Neat! Anyone working on projects to improve the share-ability, code review, version control, or web rendering of Jupyter notebooks, feel free to reach out to me when looking for an enthusiastic early user. Jupyter has been a game changer for my productivity as a data scientist, but I still struggle with something that seems as simple as "what's the best way to expose this to other people easily without having to set up a self-hosted nbviewer".
ReviewNB is very promising! I just wish it could live within Github (my idea is something like how Zenhub reorganizes issues into a Kanban board - add a tab that only allows viewing of ipynb files), since right now I have to kind of cajole people to review notebooks on their site.
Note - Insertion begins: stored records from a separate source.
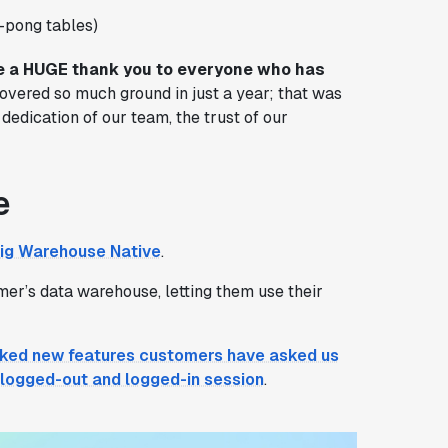
-pong tables)
 a HUGE thank you to everyone who has
 covered so much ground in just a year; that was
dedication of our team, the trust of our
e
ig Warehouse Native
.
er’s data warehouse, letting them use their
ked new features customers have asked us
a logged-out and logged-in session
.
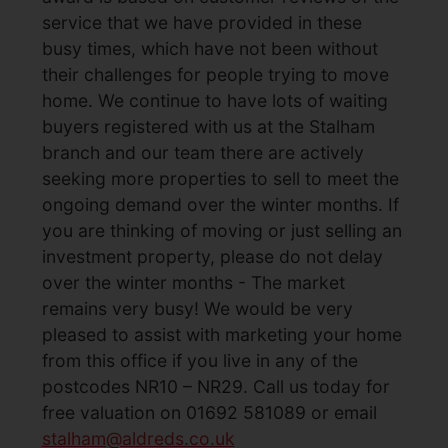
service that we have provided in these
busy times, which have not been without
their challenges for people trying to move
home. We continue to have lots of waiting
buyers registered with us at the Stalham
branch and our team there are actively
seeking more properties to sell to meet the
ongoing demand over the winter months. If
you are thinking of moving or just selling an
investment property, please do not delay
over the winter months - The market
remains very busy! We would be very
pleased to assist with marketing your home
from this office if you live in any of the
postcodes NR10 – NR29. Call us today for
free valuation on 01692 581089 or email
stalham@aldreds.co.uk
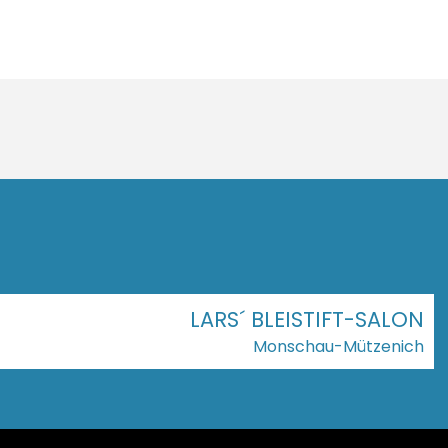
LARS´ BLEISTIFT-SALON
Monschau-Mützenich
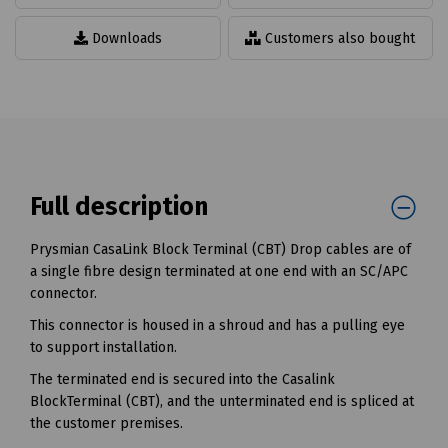
Downloads
Customers also bought
Full description
Prysmian CasaLink Block Terminal (CBT) Drop cables are of
a single fibre design terminated at one end with an SC/APC
connector.
This connector is housed in a shroud and has a pulling eye
to support installation.
The terminated end is secured into the Casalink
BlockTerminal (CBT), and the unterminated end is spliced at
the customer premises.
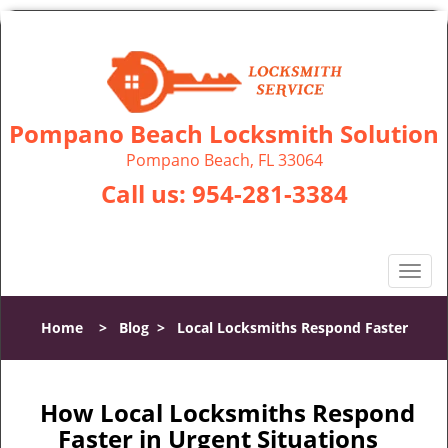
Pompano Beach Locksmith Solution
Pompano Beach, FL 33064
Call us:
954-281-3384
T
o
g
Home
>
Blog
>
Local Locksmiths Respond Faster
g
l
e
n
How Local Locksmiths Respond
a
Faster in Urgent Situations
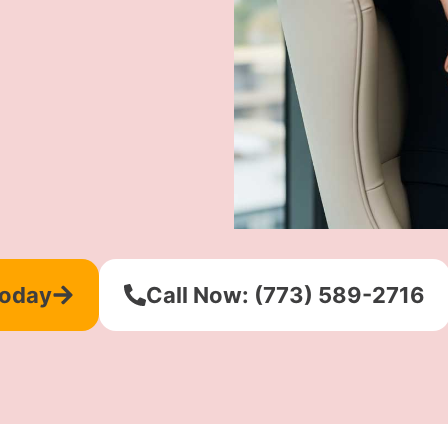
Today
Call Now: (773) 589-2716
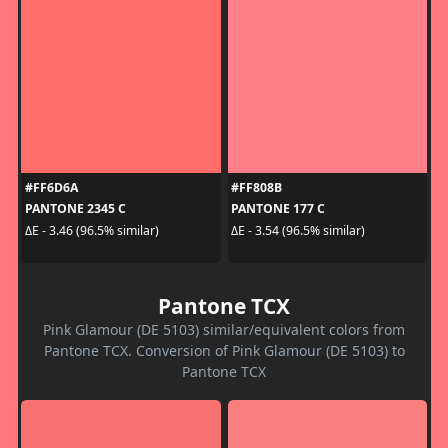
#FF6D6A
#FF808B
PANTONE 2345 C
PANTONE 177 C
ΔE - 3.46 (96.5% similar)
ΔE - 3.54 (96.5% similar)
Pantone TCX
Pink Glamour (DE 5103) similar/equivalent colors from
Pantone TCX. Conversion of Pink Glamour (DE 5103) to
Pantone TCX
Whenever I thought of integrating the review experience in the GitHub UI (via browser extension), I always thought of overwriting the GitHub diff UI. That approach is very hacky and would result in the extension stability issues (any DOM change in GitHub diff could break the extension).
But I just looked at Zenhub and having a separate tab for notebook review could actually work! Since it relies only on the tab related HTML, the extension would be relatively stable. There's still a question of how to post comments etc. But it might be a good start to just offer notebook diff in a separate GitHub tab for pull requests.
There are a bunch of ways that make it _possible_ to do all of this. What's really missing is a way to make it as easy as committing code to Github repo without having to do anything more than install a Github extension.
Right now, I do my work in a notebook, it's automatically converted to a Markdown file (for code review), and I use nbconvert to generate static html, which gets deployed to an internal docs site. I've also been tinkering with ReviewNB, which is trying to make notebook review look like code review, but it's separate from Github and is still fairly unpolished (but very promising!).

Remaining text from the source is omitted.